On the nature and regulation of the plant-fungal biotrophic interface

During plant infection, many pathogenic fungi, including the devastating rice and wheat blast fungus Magnaporthe oryzae, can grow in intimate contact with living host cells for extended periods of time. This parasitic (biotrophic) growth stage involves the accretion of host plant membranes around fungal invasive hyphae, forming interfacial zones across which effectors are deployed and nutrients are acquired.

Despite the intrinsic nature of the biotrophic interface and associated compartments to host infection, the biological underpinnings of interfacial membrane maintenance and construction are largely unknown. This severely undermines efforts to understand the host-pathogen interaction and likely obscures novel sources of host resistance and the identification of new targets for limiting a broad range of plant diseases as well as improving crop health.
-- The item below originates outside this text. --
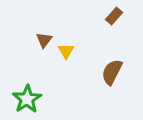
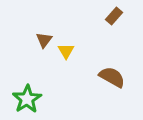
brown semicircle: moved 5 px down; rotated 92 degrees clockwise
This project seeks to address these knowledge gaps by characterizing mutant strains of M. oryzae that fail to properly maintain biotrophic interfacial function or membrane integrity during growth in host plant cells. This is expected to uncover novel cellular, biochemical, and genetic mechanisms governing rice infection. Results may shed light on fundamental concepts of plant host-microbe interactions that could be leveraged to understand how beneficial plant-fungal interactions might be promoted while those detrimental to crop health are diminished.

We also expect that this work will provide an invigorating environment for student learning that will inspire underrepresented students to consider a STEM career and become the next generation of scientists.

Based on our recent discoveries, our central hypothesis is that, despite comprising both plant and fungal membranes, biotrophic interfaces are fungal constructs with properties and dynamics dictated by the metabolic demands of the invading fungus. Here, we seek to test our hypothesis by leveraging novel mutant strains to provide important new information on biotrophic interfacial regulation, dynamics, and function.

By focusing on fungal processes required for maintaining biotrophic interfacial integrity, and by examining some important aspects of the function of the biotrophic interface, the stated objectives will use forward and reverse genetics, multiomic approaches, and live-cell imaging to understand how fungal metabolic processes dominate the plant-fungal interaction in living host cells. This could lead to the development of novel crop protection strategies targeting molecular pathways that are critical for the biotrophic growth of the fungus but are not required for the normal function of the host cell, and could shed new light on both the basic principles of cell growth, and on the nature and regulation of host-microbe interfaces.

The educational objective will inspire undergraduates to excel in research, will allow graduate students to develop as mentors and teachers, and will provide all students with the tools to excel in STEM careers.

This award reflects NSF's statutory mission and has been deemed worthy of support through evaluation using the Foundation's intellectual merit and broader impacts review criteria.